X-Rite ColorChecker Passport – first glance

Today I picked up an X-Rite ColorChecker Passport.  This is a little gadget and an accompanying software package that is designed to help you get accurate colors for your photos.  I think it will be more useful in studio situations than in the field under gym lights, but it was a bit of an eye opener from the first time I used it today.

The basic premise is that when you have new and unfamiliar lighting, you shoot a copy of the Passport.  Then you feed this into the software, which analyzes the Passport (since it has known color values) and it will create a Camera Raw profile specific to that device and the lighting that it was shot in.
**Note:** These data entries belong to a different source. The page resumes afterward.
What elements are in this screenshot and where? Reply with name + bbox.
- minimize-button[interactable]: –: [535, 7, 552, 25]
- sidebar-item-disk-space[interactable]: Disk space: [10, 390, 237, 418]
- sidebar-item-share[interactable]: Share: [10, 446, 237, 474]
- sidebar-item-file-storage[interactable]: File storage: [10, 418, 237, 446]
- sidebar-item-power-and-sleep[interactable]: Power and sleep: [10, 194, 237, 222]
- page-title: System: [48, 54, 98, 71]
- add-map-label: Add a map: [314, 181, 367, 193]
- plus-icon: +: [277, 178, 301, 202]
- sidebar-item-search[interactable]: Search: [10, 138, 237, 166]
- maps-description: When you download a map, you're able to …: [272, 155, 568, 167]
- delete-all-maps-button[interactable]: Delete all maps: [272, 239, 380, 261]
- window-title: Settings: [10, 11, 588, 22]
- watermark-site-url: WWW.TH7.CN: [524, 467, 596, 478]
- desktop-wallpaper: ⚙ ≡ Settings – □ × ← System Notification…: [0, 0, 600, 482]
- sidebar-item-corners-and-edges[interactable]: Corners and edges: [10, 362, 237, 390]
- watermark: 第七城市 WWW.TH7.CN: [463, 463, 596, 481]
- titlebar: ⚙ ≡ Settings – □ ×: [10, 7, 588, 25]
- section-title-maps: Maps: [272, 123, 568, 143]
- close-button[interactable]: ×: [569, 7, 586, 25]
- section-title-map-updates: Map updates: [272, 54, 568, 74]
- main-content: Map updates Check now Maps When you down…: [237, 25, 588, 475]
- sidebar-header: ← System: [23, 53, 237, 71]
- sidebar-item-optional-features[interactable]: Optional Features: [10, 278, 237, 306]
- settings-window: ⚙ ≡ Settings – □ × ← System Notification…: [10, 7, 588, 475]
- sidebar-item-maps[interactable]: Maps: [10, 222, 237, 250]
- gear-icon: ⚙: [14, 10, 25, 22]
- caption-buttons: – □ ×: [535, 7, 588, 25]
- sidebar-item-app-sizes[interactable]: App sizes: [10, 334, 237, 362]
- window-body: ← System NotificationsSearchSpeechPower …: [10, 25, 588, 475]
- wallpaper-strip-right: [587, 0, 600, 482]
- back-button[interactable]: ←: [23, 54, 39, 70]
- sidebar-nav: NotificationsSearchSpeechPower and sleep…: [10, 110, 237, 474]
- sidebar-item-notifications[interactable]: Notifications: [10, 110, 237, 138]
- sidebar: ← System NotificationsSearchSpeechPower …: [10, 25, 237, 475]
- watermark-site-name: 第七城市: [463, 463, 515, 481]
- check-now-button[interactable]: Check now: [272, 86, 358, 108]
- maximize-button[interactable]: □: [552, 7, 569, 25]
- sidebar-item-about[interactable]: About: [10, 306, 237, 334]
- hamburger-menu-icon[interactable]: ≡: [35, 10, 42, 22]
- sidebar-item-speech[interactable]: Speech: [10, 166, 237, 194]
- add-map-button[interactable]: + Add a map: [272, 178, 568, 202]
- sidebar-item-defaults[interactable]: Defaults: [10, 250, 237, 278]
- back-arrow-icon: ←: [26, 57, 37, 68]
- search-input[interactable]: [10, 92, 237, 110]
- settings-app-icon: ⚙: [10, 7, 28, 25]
I set it up in my studio, aimed one Alien Bee at it, and checked the metering with my light meter (f/7,1, ISO 200, 1/200 shutter).  I used the grey card panel of the Passport to set a custom white balance on my camera, then took a photo of the Passport with a Nikon D4 set according to the light meter.  Fed it into the software to generate a profile, then imported it into Lightroom to play with various camera profiles.  The photos attached here show the various changes.

The main thing I noticed is that the Adobe Standard profile, in this case, seems a lot closer calibrated to the Passport than the “Camera Standard” profile.  Since Nikon RAW files do not have their scene mode recorded in a way that Lightroom can use, this was kind of interesting to me.  I know that Adobe makes the “Camera Raw” settings for each camera, but their “Camera Standard” is very unsaturated and kind of drab compared to the other two.  I personally think the Passport-calibrated version looks best of the three and most accurate to what I was shooting.

Tomorrow I’ll try it with a real person, and we’ll see what happens!